Work to be completed:
What you give back must match the data exactly, minus the pictures.

Extracted information:
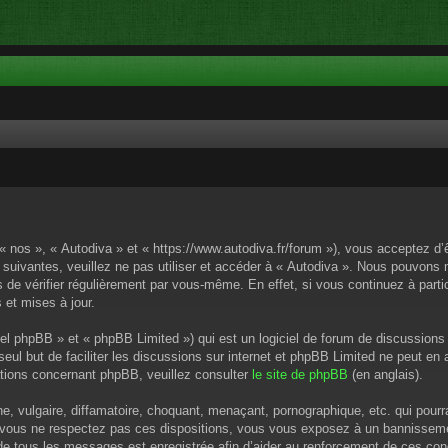
 « nos », « Autodiva » et « https://www.autodiva.fr/forum »), vous acceptez d
 suivantes, veuillez ne pas utiliser et accéder à « Autodiva ». Nous pouvons
de vérifier régulièrement par vous-même. En effet, si vous continuez à parti
 et mises à jour.
el phpBB » et « phpBB Limited ») qui est un logiciel de forum de discussions
 seul but de faciliter les discussions sur internet et phpBB Limited ne peut 
tions concernant phpBB, veuillez consulter
le site de phpBB
(en anglais).
 vulgaire, diffamatoire, choquant, menaçant, pornographique, etc. qui pourrai
i vous ne respectez pas ces dispositions, vous vous exposez à un bannissement
P de tous les messages est enregistrée afin d’aider au renforcement de ces cond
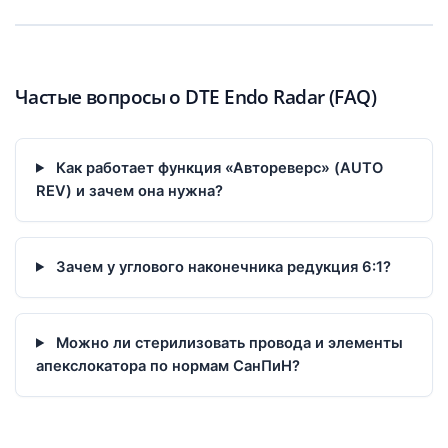
Частые вопросы о DTE Endo Radar (FAQ)
Как работает функция «Автореверс» (AUTO
REV) и зачем она нужна?
Зачем у углового наконечника редукция 6:1?
Можно ли стерилизовать провода и элементы
апекслокатора по нормам СанПиН?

Exercise response:
 « nos », « Autodiva » et « https://www.autodiva.fr/forum »), vous acceptez d
 suivantes, veuillez ne pas utiliser et accéder à « Autodiva ». Nous pouvons
de vérifier régulièrement par vous-même. En effet, si vous continuez à parti
 et mises à jour.
el phpBB » et « phpBB Limited ») qui est un logiciel de forum de discussions
 seul but de faciliter les discussions sur internet et phpBB Limited ne peut 
tions concernant phpBB, veuillez consulter
le site de phpBB
(en anglais).
 vulgaire, diffamatoire, choquant, menaçant, pornographique, etc. qui pourrai
i vous ne respectez pas ces dispositions, vous vous exposez à un bannissement
P de tous les messages est enregistrée afin d’aider au renforcement de ces cond
Частые вопросы о DTE Endo Radar (FAQ)
Как работает функция «Автореверс» (AUTO
REV) и зачем она нужна?
Зачем у углового наконечника редукция 6:1?
Можно ли стерилизовать провода и элементы
апекслокатора по нормам СанПиН?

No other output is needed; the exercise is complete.